An automatic pan‑tilt camera system that uses computer vision to detect human body position and control two servos via a PID controller.

Developed for the UF22 "Automatic Systems" course.

System Overview

📘 Complete documentation is now available here (only read if you are a nerd and know italian)

spotd is an automatic tracking system that:

  • Uses MediaPipe‑based body‑pose detection to estimate the user’s position in the camera frame.
  • Feeds the position data into a PID controller that drives a pan‑tilt head.
  • Provides a GUI based on CustomTkinter for mode selection, tuning, and real‑time visualization.
  • Supports both software simulation and physical hardware operation via serial communication.

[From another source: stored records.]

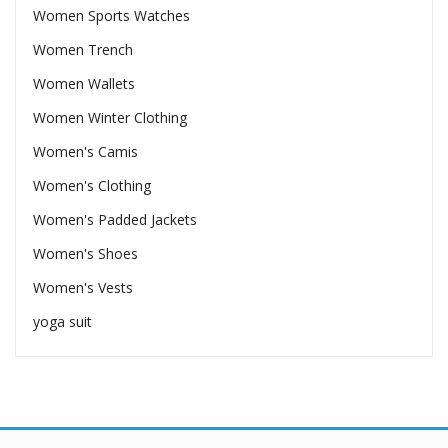
Women Sports Watches
Women Trench
Women Wallets
Women Winter Clothing
Women's Camis
Women's Clothing
Women's Padded Jackets
Women's Shoes
Women's Vests
yoga suit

Hardware is not required: the project can be tested in simulation mode, or connected to an Arduino or similar MCU to drive real servos.

Quick Start

Prerequisites

⚠️ MediaPipe requires python3.12.x or earlier to run, python3.13.x will NOT work! Check out this guide on how to install python3.12

  • USB camera or any other webcam with live feed
  • Optional: Arduino or other MCU for hardware control

Installation

# Clone the repo
git clone https://github.com/hert1zm/spotd.git
cd spotd

# Install dependencies
pip install opencv-python mediapipe customtkinter Pillow numpy scipy

# Start the application
python spotd.py

Usage

Simulation Mode

By default, spotd starts in simulation mode.
Stand in front of the webcam; the system will detect your position and:

  • Display the tracking coordinates in the GUI.
  • Show simulated servo angles in the terminal.
  • Run the full PID control loop without any hardware connected.

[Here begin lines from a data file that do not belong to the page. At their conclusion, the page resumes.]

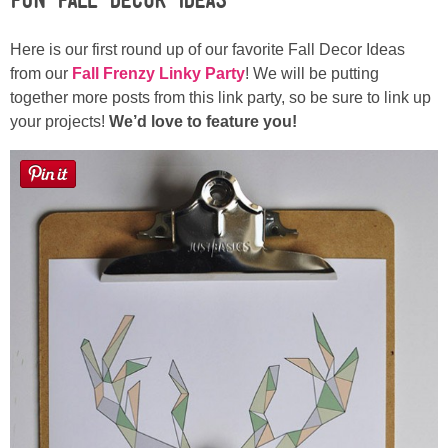
Here is our first round up of our favorite Fall Decor Ideas
Button Up
from our
Fall Frenzy Linky Party
! We will be putting
together more posts from this link party, so be sure to link up
your projects!
We’d love to feature you!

This mode is ideal for testing, debugging, and tuning PID parameters.

Hardware Mode

  1. Connect an Arduino (or any MCU) that can control two servos via serial.
  2. In the GUI, toggle Hardware Mode.
  3. Select the correct serial port and click Connect.
  4. The system will send angle commands to the servos in real time.

Arduino configuration

This is an example configuration using an Arduino as servo controller.

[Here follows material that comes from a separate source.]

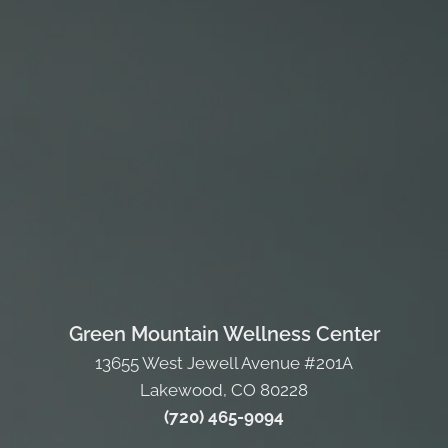
Green Mountain Wellness Center
13655 West Jewell Avenue #201A
Lakewood, CO 80228
(720) 465-9094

Serial communication follows this format:

PAN:<angle>,TILT:<angle>\n

Example Arduino sketch:

#include <Servo.h>

Servo panServo, tiltServo;

void setup() {
  Serial.begin(9600);
  // Wait for serial connection to stabilize
  while (!Serial && millis() < 3000)
    ;

  panServo.attach(9);
  tiltServo.attach(10);

  Serial.println("spotd servo controller ready");
}

void loop() {
  if (Serial.available()) {
    static char buffer[64];
    static int index = 0;
    char c;

    while (Serial.available()) {
      c = Serial.read();
      if (c == '\n' || c == '\r') {
        buffer[index] = 0; // null‑terminate
        index = 0;

        // Process command
        if (buffer[0] == 'P') {
          char *panTag = strstr(buffer, "PAN:");
          char *tiltTag = strstr(buffer, "TILT:");
          if (panTag && tiltTag && tiltTag > panTag) {
            int panAngle = atoi(panTag + 4);
            int tiltAngle = atoi(tiltTag + 5);

            // Optional: limit angles to servo range
            //panAngle = constrain(panAngle, 0, 180);
            //tiltAngle = constrain(tiltAngle, 0, 180);

            panServo.write(panAngle);
            tiltServo.write(tiltAngle);

            Serial.println("OK");
          }
        }
        break;
      } else if (index < 63) {
        buffer[index++] = c;
      }
    }
  }
}

About

Low-effort automatic body tracking system for pan-tilt servomotors.